Bu başlangıçtan sonra o yaz tatilini ve bir
sonraki yaz tatilini tuğla ocaklarında çalışarak geçirdim. Hiçbir tuğla
ocağında uzun bir süre çalışmış değilim. Çok çalışkandım; ama çalışkanlıktan
çok kurnazlığı benimsemiş insanlarla anlaşmazlığa düşerek kısa bir süre sonra o
iş yerinden ayrılmak zorunda kalıyordum. Tuğla ocaklarının sayısı haddinden
fazlaydı ve yeni bir iş bulmak sorun olmuyordu.

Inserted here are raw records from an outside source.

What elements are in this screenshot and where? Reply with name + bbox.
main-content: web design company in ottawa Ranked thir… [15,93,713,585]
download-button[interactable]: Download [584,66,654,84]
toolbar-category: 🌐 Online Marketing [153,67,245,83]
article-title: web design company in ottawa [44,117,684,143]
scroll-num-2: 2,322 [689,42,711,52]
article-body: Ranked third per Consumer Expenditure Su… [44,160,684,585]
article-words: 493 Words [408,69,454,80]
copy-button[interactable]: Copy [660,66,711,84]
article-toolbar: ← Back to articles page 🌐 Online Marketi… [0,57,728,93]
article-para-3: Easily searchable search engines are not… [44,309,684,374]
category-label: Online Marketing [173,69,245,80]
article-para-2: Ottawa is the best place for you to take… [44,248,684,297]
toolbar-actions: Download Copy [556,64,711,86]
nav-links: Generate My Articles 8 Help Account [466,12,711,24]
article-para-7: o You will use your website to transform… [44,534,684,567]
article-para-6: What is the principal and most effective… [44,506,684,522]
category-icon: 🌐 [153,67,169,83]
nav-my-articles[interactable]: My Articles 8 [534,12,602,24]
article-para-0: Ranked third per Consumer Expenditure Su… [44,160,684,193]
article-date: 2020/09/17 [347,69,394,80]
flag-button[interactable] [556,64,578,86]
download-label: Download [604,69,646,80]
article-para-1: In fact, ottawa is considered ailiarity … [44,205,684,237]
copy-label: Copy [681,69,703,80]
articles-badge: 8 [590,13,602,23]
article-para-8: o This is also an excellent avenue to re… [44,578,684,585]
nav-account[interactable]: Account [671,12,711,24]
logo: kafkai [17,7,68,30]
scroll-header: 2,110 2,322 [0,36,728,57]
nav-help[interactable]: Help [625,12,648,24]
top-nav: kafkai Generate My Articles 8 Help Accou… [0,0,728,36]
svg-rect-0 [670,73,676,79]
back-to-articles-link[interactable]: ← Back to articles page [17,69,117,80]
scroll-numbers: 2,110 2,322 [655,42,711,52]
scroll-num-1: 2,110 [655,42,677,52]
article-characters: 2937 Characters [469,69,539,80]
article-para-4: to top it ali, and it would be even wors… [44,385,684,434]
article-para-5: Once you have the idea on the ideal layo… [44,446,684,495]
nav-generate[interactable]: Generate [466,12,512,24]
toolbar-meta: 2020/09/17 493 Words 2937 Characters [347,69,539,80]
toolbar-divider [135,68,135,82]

En son, Hüseyin isimli birisinin iş yerinde
çalışıyordum. Adam, hakkımı yiyerek sudan bir bahaneyle haftalığımdan önemli
bir miktar paramı kesmiş ve tepki gösterince beni kovmuştu. Çok ağrıma gitmişti
bu. O güne kadar ağrıma giden bütün tuğla ocakları maceralarımın da hıncını
çıkartmak için gece geç saatlerde adamın iş yerine giderek o gün dökülmüş
olduğu için henüz çamur halinde olan tuğlalardan, benden kestiği para
tutarındaki tuğlayı çiğnemiştim.
Çok aptalca bir intikam biçimiydi bu; çünkü adam
beni ertesi gün yakalamış, iş yerine götürmüş, ayağımdan ayakkabımı alarak gece
çiğnenmiş tuğlalar üzerindeki ayak izleriyle aynı olduklarını görünce de beni
eşek sudan gelinceye kadar dövmüştü.
O dayak hiç ağrıma gitmemişti çünkü asıl ağrıma
giden, o tuğlaları kendi ayakkabılarımla çiğneyecek kadar aptal oluşumdu.

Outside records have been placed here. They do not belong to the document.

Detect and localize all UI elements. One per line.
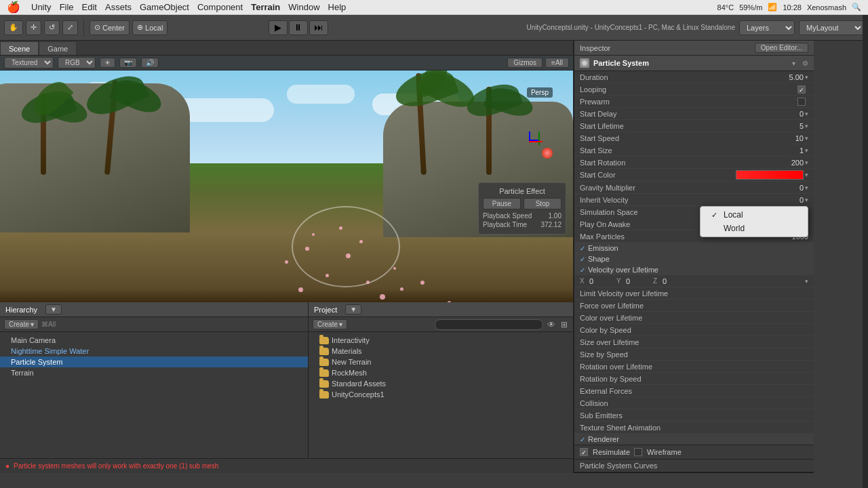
wireframe-checkbox[interactable] <box>634 448 642 456</box>
gizmos-btn[interactable]: Gizmos <box>507 58 542 68</box>
scene-canvas[interactable]: Persp Particle Effect Pause Stop Playbac… <box>0 70 573 302</box>
project-item-new-terrain[interactable]: New Terrain <box>309 357 573 367</box>
inherit-velocity-value[interactable]: 0 <box>763 196 804 204</box>
stop-particle-btn[interactable]: Stop <box>524 198 561 209</box>
pause-button[interactable]: ⏸ <box>289 20 308 35</box>
menu-window[interactable]: Window <box>288 2 319 12</box>
center-pivot-btn[interactable]: ⊙ Center <box>90 20 130 35</box>
wireframe-checkbox-label[interactable]: Wireframe <box>634 448 682 456</box>
ps-curves-area[interactable] <box>574 472 814 473</box>
project-item-standard-assets[interactable]: Standard Assets <box>309 378 573 389</box>
rotation-lifetime-row[interactable]: Rotation over Lifetime <box>574 361 814 373</box>
start-rotation-value[interactable]: 200 <box>763 159 804 167</box>
local-global-btn[interactable]: ⊕ Local <box>132 20 167 35</box>
hierarchy-tab[interactable]: Hierarchy <box>5 306 37 314</box>
move-tool[interactable]: ✛ <box>26 20 41 35</box>
looping-checkbox[interactable] <box>797 85 806 94</box>
project-item-materials[interactable]: Materials <box>309 346 573 357</box>
project-item-rockmesh[interactable]: RockMesh <box>309 367 573 378</box>
project-list: Interactivity Materials New Terrain Rock… <box>309 332 573 458</box>
menu-unity[interactable]: Unity <box>31 2 52 12</box>
ps-options-icon[interactable]: ⚙ <box>802 60 808 67</box>
project-eye-btn[interactable]: 👁 <box>546 320 557 329</box>
size-lifetime-row[interactable]: Size over Lifetime <box>574 336 814 348</box>
color-mode-select[interactable]: RGB <box>58 57 96 68</box>
layout-dropdown[interactable]: MyLayout <box>799 20 864 35</box>
menu-component[interactable]: Component <box>197 2 243 12</box>
hierarchy-item-main-camera[interactable]: Main Camera <box>0 335 308 346</box>
audio-icon-btn[interactable]: 🔊 <box>141 58 159 68</box>
hierarchy-item-particle-system[interactable]: Particle System <box>0 357 308 367</box>
camera-icon-btn[interactable]: 📷 <box>119 58 137 68</box>
texture-sheet-row[interactable]: Texture Sheet Animation <box>574 422 814 434</box>
collision-row[interactable]: Collision <box>574 397 814 409</box>
menu-assets[interactable]: Assets <box>105 2 132 12</box>
project-item-unity-concepts[interactable]: UnityConcepts1 <box>309 389 573 400</box>
sub-emitters-row[interactable]: Sub Emitters <box>574 409 814 422</box>
gravity-multiplier-value[interactable]: 0 <box>763 184 804 192</box>
all-layers-btn[interactable]: ≡All <box>545 58 569 68</box>
limit-velocity-row[interactable]: Limit Velocity over Lifetime <box>574 287 814 300</box>
resimulate-checkbox-label[interactable]: Resimulate <box>580 448 630 456</box>
hierarchy-item-terrain[interactable]: Terrain <box>0 367 308 378</box>
dropdown-option-local[interactable]: ✓ Local <box>701 208 808 222</box>
y-axis-value[interactable]: 0 <box>626 277 646 285</box>
renderer-section[interactable]: ✓ Renderer <box>574 434 814 445</box>
menu-help[interactable]: Help <box>328 2 347 12</box>
perspective-label: Persp <box>527 87 553 98</box>
size-speed-row[interactable]: Size by Speed <box>574 348 814 361</box>
prewarm-checkbox[interactable] <box>797 98 806 106</box>
ps-collapse-arrow[interactable]: ▾ <box>792 60 795 67</box>
pause-particle-btn[interactable]: Pause <box>483 198 521 209</box>
project-search-input[interactable] <box>435 319 543 330</box>
step-button[interactable]: ⏭ <box>309 20 328 35</box>
color-lifetime-row[interactable]: Color over Lifetime <box>574 312 814 324</box>
particle-dot-1 <box>285 260 288 264</box>
inspector-tab[interactable]: Inspector <box>580 44 610 52</box>
menu-terrain[interactable]: Terrain <box>251 2 280 12</box>
sun-icon-btn[interactable]: ☀ <box>100 58 115 68</box>
project-maximize-btn[interactable]: ▼ <box>345 304 361 314</box>
shape-section[interactable]: ✓ Shape <box>574 253 814 264</box>
search-icon[interactable]: 🔍 <box>852 3 861 12</box>
rotate-tool[interactable]: ↺ <box>44 20 60 35</box>
duration-value[interactable]: 5.00 <box>763 73 804 81</box>
project-grid-btn[interactable]: ⊞ <box>559 320 569 329</box>
dropdown-option-world[interactable]: World <box>701 222 808 235</box>
x-axis-value[interactable]: 0 <box>589 277 610 285</box>
open-editor-btn[interactable]: Open Editor... <box>755 43 808 53</box>
start-color-swatch[interactable] <box>736 170 804 180</box>
hand-tool[interactable]: ✋ <box>4 20 23 35</box>
display-mode-select[interactable]: Textured <box>4 57 54 68</box>
apple-menu-icon[interactable]: 🍎 <box>7 1 20 14</box>
tab-game[interactable]: Game <box>39 41 77 55</box>
velocity-lifetime-section[interactable]: ✓ Velocity over Lifetime <box>574 264 814 275</box>
menu-edit[interactable]: Edit <box>82 2 97 12</box>
emission-section[interactable]: ✓ Emission <box>574 243 814 253</box>
hierarchy-maximize-btn[interactable]: ▼ <box>45 304 62 314</box>
rotation-speed-row[interactable]: Rotation by Speed <box>574 373 814 385</box>
tab-scene[interactable]: Scene <box>0 41 39 55</box>
project-item-interactivity[interactable]: Interactivity <box>309 335 573 346</box>
start-lifetime-label: Start Lifetime <box>580 122 763 130</box>
force-lifetime-row[interactable]: Force over Lifetime <box>574 300 814 312</box>
hierarchy-item-nighttime-water[interactable]: Nighttime Simple Water <box>0 346 308 357</box>
play-button[interactable]: ▶ <box>269 20 288 35</box>
start-lifetime-value[interactable]: 5 <box>763 122 804 130</box>
scale-tool[interactable]: ⤢ <box>62 20 78 35</box>
menu-file[interactable]: File <box>60 2 74 12</box>
menu-gameobject[interactable]: GameObject <box>140 2 189 12</box>
z-axis-value[interactable]: 0 <box>663 277 804 285</box>
project-tab[interactable]: Project <box>314 306 337 314</box>
start-size-value[interactable]: 1 <box>763 146 804 155</box>
hierarchy-create-btn[interactable]: Create ▾ <box>4 319 39 329</box>
simulation-space-dropdown[interactable]: ✓ Local World <box>700 206 808 237</box>
external-forces-row[interactable]: External Forces <box>574 385 814 397</box>
layers-dropdown[interactable]: Layers <box>739 20 795 35</box>
project-create-btn[interactable]: Create ▾ <box>313 319 347 329</box>
color-speed-row[interactable]: Color by Speed <box>574 324 814 336</box>
start-color-arrow: ▾ <box>805 171 808 178</box>
resimulate-checkbox[interactable] <box>580 448 588 456</box>
start-speed-value[interactable]: 10 <box>763 134 804 142</box>
start-delay-value[interactable]: 0 <box>763 110 804 118</box>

Birkaç gün sonra, adamdan attığı dayağın intikamını almak için değil; sadece,
aptallığımı telafi etmek için, üç-dört numara büyük bir çizmeyle gidip, bu defa
sahada kurumaya bırakılmış bütün tuğlaları çiğnemiştim. Bu, adam için çok büyük
bir zarar demekti.
Tabii ki, ertesi sabah adam gene peşime düşmüştü,
ama bu defa "nah yakalardı!"
Neticede adam karakola giderek şikayetçi olmuştu
ama ayak izleri benimkileri tutmayınca ve babam karşı tavır koyunca (babam
aydın insandı; yasaları kullanmayı bilirdi ve yasalara güvenirdi) adam şahitsiz
ve yalan isnatta bulunmaktan suçlu bulunarak şikayetini geri almak ve babamdan
özür dilemek zorunda kalmıştı. Karakol başkomiseri adama, benim bir tüyüme bile
zarar vermemesini tembih etmişti.
Hem, dünyanın en yorucu işlerinden birinde çalışıyorsunuz, hem de
çalıştığınızın karşılığında alacağınız üç beş kuruşa sudan bahanelerle el
konuluyordu. Bu yüzden tuğla ocaklarında çalışmaktan çabucak soğumuştum.